Utility of ctDNA in predicting response to neoadjuvant chemoradiotherapy and prognosis assessment in locally advanced rectal cancer: A prospective cohort study.

PLoS Med 2021 Aug 31;18(8):e1003741. Epub 2021 Aug 31.

Department of Radiation Oncology, Fudan University Shanghai Cancer Center, Shanghai, China.

Background: For locally advanced rectal cancer (LARC) patients who receive neoadjuvant chemoradiotherapy (nCRT), there are no reliable indicators to accurately predict pathological complete response (pCR) before surgery. For patients with clinical complete response (cCR), a "Watch and Wait" (W&W) approach can be adopted to improve quality of life. However, W&W approach may increase the recurrence risk in patients who are judged to be cCR but have minimal residual disease (MRD). Magnetic resonance imaging (MRI) is a major tool to evaluate response to nCRT; however, its ability to predict pCR needs to be improved. In this prospective cohort study, we explored the value of circulating tumor DNA (ctDNA) in combination with MRI in the prediction of pCR before surgery and investigated the utility of ctDNA in risk stratification and prognostic prediction for patients undergoing nCRT and total mesorectal excision (TME).

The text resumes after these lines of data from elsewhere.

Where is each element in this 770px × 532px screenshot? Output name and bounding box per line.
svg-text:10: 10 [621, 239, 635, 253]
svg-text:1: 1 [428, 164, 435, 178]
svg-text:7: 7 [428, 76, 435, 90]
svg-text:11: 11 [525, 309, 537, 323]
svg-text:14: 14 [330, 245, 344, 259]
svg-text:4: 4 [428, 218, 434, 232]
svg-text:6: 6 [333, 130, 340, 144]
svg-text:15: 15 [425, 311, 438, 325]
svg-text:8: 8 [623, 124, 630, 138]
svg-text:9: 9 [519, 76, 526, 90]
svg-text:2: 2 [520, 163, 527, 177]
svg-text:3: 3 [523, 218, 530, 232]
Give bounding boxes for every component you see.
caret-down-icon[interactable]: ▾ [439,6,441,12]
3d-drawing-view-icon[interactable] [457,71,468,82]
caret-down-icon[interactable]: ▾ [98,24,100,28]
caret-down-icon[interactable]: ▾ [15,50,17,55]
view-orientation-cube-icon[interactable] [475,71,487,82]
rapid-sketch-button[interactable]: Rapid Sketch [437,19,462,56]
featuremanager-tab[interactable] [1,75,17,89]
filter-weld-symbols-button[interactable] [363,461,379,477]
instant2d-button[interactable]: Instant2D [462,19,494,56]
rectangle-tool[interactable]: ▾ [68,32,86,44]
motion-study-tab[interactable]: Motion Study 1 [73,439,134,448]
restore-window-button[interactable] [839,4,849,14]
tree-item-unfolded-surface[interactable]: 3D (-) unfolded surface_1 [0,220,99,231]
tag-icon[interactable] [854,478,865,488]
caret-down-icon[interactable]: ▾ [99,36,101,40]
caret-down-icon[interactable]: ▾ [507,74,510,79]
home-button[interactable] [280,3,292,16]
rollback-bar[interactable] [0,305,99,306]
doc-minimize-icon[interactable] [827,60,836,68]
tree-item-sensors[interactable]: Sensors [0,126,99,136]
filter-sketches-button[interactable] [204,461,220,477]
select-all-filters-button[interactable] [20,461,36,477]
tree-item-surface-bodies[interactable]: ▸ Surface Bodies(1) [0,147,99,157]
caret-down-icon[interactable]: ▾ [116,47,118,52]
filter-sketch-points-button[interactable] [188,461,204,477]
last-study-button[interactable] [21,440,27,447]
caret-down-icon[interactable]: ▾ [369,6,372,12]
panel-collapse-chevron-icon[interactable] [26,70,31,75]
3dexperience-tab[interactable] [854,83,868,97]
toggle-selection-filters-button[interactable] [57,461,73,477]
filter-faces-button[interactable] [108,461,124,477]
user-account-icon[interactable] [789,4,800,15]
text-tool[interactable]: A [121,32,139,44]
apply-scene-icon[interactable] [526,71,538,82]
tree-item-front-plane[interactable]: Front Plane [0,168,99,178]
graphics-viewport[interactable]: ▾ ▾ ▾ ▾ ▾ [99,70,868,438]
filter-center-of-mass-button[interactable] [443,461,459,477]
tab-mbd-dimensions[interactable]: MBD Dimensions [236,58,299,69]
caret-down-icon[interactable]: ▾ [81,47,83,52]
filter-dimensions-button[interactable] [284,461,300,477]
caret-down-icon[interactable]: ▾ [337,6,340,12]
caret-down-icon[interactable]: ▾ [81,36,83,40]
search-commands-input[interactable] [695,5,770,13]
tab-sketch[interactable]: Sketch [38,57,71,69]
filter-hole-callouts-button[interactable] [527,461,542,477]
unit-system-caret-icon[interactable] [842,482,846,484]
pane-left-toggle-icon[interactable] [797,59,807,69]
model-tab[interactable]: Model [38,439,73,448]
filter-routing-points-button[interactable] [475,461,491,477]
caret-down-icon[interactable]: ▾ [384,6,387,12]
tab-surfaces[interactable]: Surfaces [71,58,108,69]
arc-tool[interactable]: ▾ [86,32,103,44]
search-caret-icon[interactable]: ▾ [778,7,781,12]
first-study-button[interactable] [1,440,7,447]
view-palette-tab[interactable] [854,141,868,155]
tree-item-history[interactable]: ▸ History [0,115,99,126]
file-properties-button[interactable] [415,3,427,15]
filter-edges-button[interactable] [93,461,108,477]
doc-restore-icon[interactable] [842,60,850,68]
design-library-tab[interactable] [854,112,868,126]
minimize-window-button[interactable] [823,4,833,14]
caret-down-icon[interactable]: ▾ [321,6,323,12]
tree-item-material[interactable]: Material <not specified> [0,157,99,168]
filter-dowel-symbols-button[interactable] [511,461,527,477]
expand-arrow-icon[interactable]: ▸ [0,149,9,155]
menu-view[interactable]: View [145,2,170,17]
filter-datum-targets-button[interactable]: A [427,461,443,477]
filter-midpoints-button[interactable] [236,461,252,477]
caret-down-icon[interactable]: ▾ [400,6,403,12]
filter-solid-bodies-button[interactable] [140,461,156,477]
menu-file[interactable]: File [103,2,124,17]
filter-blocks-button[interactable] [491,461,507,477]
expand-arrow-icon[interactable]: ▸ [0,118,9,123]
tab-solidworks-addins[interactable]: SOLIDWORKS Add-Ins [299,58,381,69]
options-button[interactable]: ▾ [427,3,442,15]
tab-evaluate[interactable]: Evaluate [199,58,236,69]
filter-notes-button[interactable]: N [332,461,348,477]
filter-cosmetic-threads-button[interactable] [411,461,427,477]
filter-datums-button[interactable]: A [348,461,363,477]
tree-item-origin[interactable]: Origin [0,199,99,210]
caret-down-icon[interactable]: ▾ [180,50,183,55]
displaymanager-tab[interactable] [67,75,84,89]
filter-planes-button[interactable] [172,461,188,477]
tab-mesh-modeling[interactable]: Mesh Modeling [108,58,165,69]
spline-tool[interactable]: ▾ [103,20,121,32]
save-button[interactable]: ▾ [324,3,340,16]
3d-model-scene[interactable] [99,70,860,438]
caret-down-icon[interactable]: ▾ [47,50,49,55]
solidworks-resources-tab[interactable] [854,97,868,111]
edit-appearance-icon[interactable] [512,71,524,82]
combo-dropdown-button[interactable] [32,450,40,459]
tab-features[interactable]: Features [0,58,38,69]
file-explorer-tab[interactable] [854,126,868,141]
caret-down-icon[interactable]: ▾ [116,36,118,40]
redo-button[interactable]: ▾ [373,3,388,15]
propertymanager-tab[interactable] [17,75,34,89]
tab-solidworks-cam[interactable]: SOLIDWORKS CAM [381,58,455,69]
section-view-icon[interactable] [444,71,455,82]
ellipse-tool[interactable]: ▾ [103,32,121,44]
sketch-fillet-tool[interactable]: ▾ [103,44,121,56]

Methods And Findings: We recruited 119 Chinese LARC patients (cT3-4/N0-2/M0; median age of 57; 85 males) who were treated with nCRT plus TME at Fudan University Shanghai Cancer Center (China) from February 7, 2016 to October 31, 2017. Plasma samples at baseline, during nCRT, and after surgery were collected. A total of 531 plasma samples were collected and subjected to deep targeted panel sequencing of 422 cancer-related genes. The association among ctDNA status, treatment response, and prognosis was analyzed. The performance of ctDNA alone, MRI alone, and combining ctDNA with MRI was evaluated for their ability to predict pCR/non-pCR. Ranging from complete tumor regression (pathological tumor regression grade 0; pTRG0) to poor regression (pTRG3), the ctDNA clearance rate during nCRT showed a significant decreasing trend (95.7%, 77.8%, 71.1%, and 66.7% in pTRG 0, 1, 2, and 3 groups, respectively, P = 0.008), while the detection rate of acquired mutations in ctDNA showed an increasing trend (3.8%, 8.3%, 19.2%, and 23.1% in pTRG 0, 1, 2, and 3 groups, respectively, P = 0.02). Univariable logistic regression showed that ctDNA clearance was associated with a low probability of non-pCR (odds ratio = 0.11, 95% confidence interval [95% CI] = 0.01 to 0.6, P = 0.04). A risk score predictive model, which incorporated both ctDNA (i.e., features of baseline ctDNA, ctDNA clearance, and acquired mutation status) and MRI tumor regression grade (mrTRG), was developed and demonstrated improved performance in predicting pCR/non-pCR (area under the curve [AUC] = 0.886, 95% CI = 0.810 to 0.962) compared with models derived from only ctDNA (AUC = 0.818, 95% CI = 0.725 to 0.912) or only mrTRG (AUC = 0.729, 95% CI = 0.641 to 0.816). The detection of potential colorectal cancer (CRC) driver genes in ctDNA after nCRT indicated a significantly worse recurrence-free survival (RFS) (hazard ratio [HR] = 9.29, 95% CI = 3.74 to 23.10, P < 0.001). Patients with detectable driver mutations and positive high-risk feature (HR_feature) after surgery had the highest recurrence risk (HR = 90.29, 95% CI = 17.01 to 479.26, P < 0.001). Limitations include relatively small sample size, lack of independent external validation, no serial ctDNA testing after surgery, and a relatively short follow-up period.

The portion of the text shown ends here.